Position matcher 214 examines the position data from first extractor instance and second extractor instance to assess whether there is a match, such that it can be deduced that the two crops most probably show the same individual entity, as it is infeasible for two different entities to occupy the same space indicated by the mapping of the area of the field of view shared by the two cameras. If such a match exists, indicating that the model has successfully identified an entity, reconciler 216 is operable to identify or re-identify the individuated entity. That is, reconciler 216 first checks the set of individuating characteristics of the subject as provided by first extractor instance 210 against the sets of individuating characteristics of already-known entities stored in storage 220.
If there is a match, reconciler 216 signals the associated already-known unique identifier of that entity to a tracking logic component that identifies the entity to the apparatus, firmware or software responsible for monitoring data from at least the second camera. Signaller 218 may also pass the identification to further tracking logic components associated with further cameras, for example, third camera 206. In this way, after an individual entity has been out of range, occulted or otherwise not seen by any camera, it is still possible to associate the same identifier with it, thereby achieving continuity or persistence of individuation.
If there is no match with an already-known individual entity, the reconciler 216 is operable to associate the extracted individuation data (as a set of characteristics arranged, for example, as a vector) with a newly generated unique identifier of that entity, which can then be signalled by signaller 218 to a tracking logic component that, for example, identifies the entity to the apparatus, firmware or software responsible for monitoring data from at least the second camera.

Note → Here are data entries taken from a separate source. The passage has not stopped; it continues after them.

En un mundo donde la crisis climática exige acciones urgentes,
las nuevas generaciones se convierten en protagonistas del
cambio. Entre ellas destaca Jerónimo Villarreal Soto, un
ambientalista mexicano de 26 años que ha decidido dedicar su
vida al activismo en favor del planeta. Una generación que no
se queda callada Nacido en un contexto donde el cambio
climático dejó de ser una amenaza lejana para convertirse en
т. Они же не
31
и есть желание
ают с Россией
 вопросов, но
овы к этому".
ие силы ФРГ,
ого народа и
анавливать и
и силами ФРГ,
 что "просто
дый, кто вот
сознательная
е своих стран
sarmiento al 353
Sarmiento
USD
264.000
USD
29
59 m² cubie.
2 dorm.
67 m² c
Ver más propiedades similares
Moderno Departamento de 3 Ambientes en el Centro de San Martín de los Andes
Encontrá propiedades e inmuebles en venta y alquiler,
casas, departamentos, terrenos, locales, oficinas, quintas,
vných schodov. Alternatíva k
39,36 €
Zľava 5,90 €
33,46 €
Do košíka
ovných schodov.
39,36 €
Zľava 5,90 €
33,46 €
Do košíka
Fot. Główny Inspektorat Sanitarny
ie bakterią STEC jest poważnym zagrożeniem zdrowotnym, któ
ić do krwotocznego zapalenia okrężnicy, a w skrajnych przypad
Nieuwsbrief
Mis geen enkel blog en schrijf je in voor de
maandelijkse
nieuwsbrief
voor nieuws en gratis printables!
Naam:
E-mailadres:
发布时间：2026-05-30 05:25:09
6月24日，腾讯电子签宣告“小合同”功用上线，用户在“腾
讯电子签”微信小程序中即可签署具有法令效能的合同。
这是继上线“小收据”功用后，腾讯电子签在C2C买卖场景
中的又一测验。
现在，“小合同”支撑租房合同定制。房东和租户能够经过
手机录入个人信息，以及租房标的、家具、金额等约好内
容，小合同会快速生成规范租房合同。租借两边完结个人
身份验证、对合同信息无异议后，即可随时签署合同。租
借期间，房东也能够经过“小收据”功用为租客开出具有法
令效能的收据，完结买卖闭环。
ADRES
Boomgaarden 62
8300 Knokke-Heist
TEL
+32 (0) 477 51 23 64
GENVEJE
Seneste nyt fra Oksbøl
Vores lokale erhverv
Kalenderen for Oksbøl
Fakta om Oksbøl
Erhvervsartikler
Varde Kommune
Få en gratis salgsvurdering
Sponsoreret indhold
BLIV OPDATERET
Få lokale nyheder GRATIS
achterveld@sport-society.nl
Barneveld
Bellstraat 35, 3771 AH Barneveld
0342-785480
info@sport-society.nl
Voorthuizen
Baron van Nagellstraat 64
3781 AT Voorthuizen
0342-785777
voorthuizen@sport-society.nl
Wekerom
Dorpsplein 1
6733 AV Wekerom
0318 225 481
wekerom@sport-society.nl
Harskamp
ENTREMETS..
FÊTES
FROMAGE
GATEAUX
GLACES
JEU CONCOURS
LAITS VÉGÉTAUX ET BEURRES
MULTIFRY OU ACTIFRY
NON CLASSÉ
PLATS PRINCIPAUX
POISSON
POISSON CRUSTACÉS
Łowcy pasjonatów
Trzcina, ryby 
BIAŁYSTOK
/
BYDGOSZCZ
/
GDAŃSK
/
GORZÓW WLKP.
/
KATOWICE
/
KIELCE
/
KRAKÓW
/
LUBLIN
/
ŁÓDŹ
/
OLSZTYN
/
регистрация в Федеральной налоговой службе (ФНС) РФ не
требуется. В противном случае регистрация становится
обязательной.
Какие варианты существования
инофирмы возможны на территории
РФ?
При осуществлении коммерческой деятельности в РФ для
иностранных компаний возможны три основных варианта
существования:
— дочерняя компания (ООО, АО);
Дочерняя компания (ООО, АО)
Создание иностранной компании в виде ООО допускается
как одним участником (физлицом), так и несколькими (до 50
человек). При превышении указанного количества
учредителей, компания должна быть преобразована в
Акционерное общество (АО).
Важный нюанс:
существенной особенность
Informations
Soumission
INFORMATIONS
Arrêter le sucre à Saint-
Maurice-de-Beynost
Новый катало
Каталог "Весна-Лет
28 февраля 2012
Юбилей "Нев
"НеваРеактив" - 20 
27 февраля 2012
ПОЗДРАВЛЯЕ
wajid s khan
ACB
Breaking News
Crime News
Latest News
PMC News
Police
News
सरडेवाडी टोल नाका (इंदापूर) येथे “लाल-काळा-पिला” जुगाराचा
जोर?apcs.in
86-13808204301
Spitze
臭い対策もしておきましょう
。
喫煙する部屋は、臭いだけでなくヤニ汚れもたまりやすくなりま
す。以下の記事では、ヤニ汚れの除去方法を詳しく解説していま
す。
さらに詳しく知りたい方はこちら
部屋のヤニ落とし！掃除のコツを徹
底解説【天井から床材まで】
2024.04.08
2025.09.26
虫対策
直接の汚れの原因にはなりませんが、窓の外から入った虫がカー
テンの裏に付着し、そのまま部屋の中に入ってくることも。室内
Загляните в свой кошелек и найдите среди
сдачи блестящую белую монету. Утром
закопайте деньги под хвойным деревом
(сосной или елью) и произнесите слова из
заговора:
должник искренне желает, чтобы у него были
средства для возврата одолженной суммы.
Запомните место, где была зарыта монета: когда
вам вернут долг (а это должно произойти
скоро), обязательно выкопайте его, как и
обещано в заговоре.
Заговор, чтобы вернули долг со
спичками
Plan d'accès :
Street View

Signaller 218 may pass the identification to further tracking logic components associated with further cameras, for example, third camera 206. Reconciler 216 is further operable to pass the extracted individuation data and associated unique identifier to storage 220 to be stored for reuse as required.
The method of operation of the space monitoring apparatus or system will be more clearly understood with reference to the flow diagram in
If no match is found at 308, at 310 the individuating data and position data for a detected subject are extracted from a first camera's input data frames. Simultaneously or near simultaneously, position data for a detected subject is extracted at 312 from a second camera's input data frames. At 314, the system seeks to match the position data extracted from the two sets of data frames, thereby seeking to identify situations where subjects detected by the first and second cameras occupy the same space simultaneously and must therefore represent a single individual entity that can be given a unique identifier. If a position match is not found at 316, the process returns to 310 and repeats until a position match is detected at 316.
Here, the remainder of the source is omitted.